▶ **Dataset entries**
┌────────
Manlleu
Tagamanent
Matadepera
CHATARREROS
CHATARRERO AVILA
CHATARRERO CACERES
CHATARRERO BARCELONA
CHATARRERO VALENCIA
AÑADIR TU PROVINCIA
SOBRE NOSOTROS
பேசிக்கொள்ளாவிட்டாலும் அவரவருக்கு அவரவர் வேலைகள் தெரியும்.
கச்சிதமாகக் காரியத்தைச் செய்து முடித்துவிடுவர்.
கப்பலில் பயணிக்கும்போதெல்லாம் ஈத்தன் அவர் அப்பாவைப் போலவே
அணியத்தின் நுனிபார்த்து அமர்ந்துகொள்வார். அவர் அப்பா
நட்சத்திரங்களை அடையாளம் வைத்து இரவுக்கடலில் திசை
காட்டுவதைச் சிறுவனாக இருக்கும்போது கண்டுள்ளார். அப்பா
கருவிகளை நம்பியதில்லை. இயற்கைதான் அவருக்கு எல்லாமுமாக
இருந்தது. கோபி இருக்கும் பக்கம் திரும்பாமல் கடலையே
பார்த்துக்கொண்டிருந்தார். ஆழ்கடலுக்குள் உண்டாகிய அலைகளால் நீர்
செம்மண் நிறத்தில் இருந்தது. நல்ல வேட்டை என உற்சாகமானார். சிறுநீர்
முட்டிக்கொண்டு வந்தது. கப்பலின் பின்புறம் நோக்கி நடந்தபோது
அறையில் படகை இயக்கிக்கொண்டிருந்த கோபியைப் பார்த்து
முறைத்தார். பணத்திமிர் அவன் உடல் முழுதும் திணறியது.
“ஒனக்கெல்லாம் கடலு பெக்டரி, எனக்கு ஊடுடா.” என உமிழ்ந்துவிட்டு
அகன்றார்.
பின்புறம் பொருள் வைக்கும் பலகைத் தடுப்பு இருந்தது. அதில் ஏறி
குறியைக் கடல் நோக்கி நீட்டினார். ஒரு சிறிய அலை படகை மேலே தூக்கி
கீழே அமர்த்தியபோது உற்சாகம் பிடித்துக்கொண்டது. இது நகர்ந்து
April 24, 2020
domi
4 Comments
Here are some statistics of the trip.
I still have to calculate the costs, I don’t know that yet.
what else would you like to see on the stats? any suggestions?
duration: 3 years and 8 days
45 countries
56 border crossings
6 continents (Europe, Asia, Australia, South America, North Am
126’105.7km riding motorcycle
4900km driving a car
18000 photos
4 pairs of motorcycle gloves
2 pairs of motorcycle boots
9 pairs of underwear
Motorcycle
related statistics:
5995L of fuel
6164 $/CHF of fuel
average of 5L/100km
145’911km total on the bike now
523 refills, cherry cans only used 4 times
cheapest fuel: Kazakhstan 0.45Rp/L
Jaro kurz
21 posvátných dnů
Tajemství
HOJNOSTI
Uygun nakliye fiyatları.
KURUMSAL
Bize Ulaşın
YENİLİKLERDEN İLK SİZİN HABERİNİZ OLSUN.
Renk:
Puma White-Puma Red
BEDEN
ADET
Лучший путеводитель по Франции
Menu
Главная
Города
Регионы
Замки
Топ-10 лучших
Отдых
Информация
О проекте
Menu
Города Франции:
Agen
└────────
▶ **What to produce**
Your task is to retype all the records above with nothing left out.

▶ **Task response**
Manlleu
Tagamanent
Matadepera
CHATARREROS
CHATARRERO AVILA
CHATARRERO CACERES
CHATARRERO BARCELONA
CHATARRERO VALENCIA
AÑADIR TU PROVINCIA
SOBRE NOSOTROS
பேசிக்கொள்ளாவிட்டாலும் அவரவருக்கு அவரவர் வேலைகள் தெரியும்.
கச்சிதமாகக் காரியத்தைச் செய்து முடித்துவிடுவர்.
கப்பலில் பயணிக்கும்போதெல்லாம் ஈத்தன் அவர் அப்பாவைப் போலவே
அணியத்தின் நுனிபார்த்து அமர்ந்துகொள்வார். அவர் அப்பா
நட்சத்திரங்களை அடையாளம் வைத்து இரவுக்கடலில் திசை
காட்டுவதைச் சிறுவனாக இருக்கும்போது கண்டுள்ளார். அப்பா
கருவிகளை நம்பியதில்லை. இயற்கைதான் அவருக்கு எல்லாமுமாக
இருந்தது. கோபி இருக்கும் பக்கம் திரும்பாமல் கடலையே
பார்த்துக்கொண்டிருந்தார். ஆழ்கடலுக்குள் உண்டாகிய அலைகளால் நீர்
செம்மண் நிறத்தில் இருந்தது. நல்ல வேட்டை என உற்சாகமானார். சிறுநீர்
முட்டிக்கொண்டு வந்தது. கப்பலின் பின்புறம் நோக்கி நடந்தபோது
அறையில் படகை இயக்கிக்கொண்டிருந்த கோபியைப் பார்த்து
முறைத்தார். பணத்திமிர் அவன் உடல் முழுதும் திணறியது.
“ஒனக்கெல்லாம் கடலு பெக்டரி, எனக்கு ஊடுடா.” என உமிழ்ந்துவிட்டு
அகன்றார்.
பின்புறம் பொருள் வைக்கும் பலகைத் தடுப்பு இருந்தது. அதில் ஏறி
குறியைக் கடல் நோக்கி நீட்டினார். ஒரு சிறிய அலை படகை மேலே தூக்கி
கீழே அமர்த்தியபோது உற்சாகம் பிடித்துக்கொண்டது. இது நகர்ந்து
April 24, 2020
domi
4 Comments
Here are some statistics of the trip.
I still have to calculate the costs, I don’t know that yet.
what else would you like to see on the stats? any suggestions?
duration: 3 years and 8 days
45 countries
56 border crossings
6 continents (Europe, Asia, Australia, South America, North Am
126’105.7km riding motorcycle
4900km driving a car
18000 photos
4 pairs of motorcycle gloves
2 pairs of motorcycle boots
9 pairs of underwear
Motorcycle
related statistics:
5995L of fuel
6164 $/CHF of fuel
average of 5L/100km
145’911km total on the bike now
523 refills, cherry cans only used 4 times
cheapest fuel: Kazakhstan 0.45Rp/L
Jaro kurz
21 posvátných dnů
Tajemství
HOJNOSTI
Uygun nakliye fiyatları.
KURUMSAL
Bize Ulaşın
YENİLİKLERDEN İLK SİZİN HABERİNİZ OLSUN.
Renk:
Puma White-Puma Red
BEDEN
ADET
Лучший путеводитель по Франции
Menu
Главная
Города
Регионы
Замки
Топ-10 лучших
Отдых
Информация
О проекте
Menu
Города Франции:
Agen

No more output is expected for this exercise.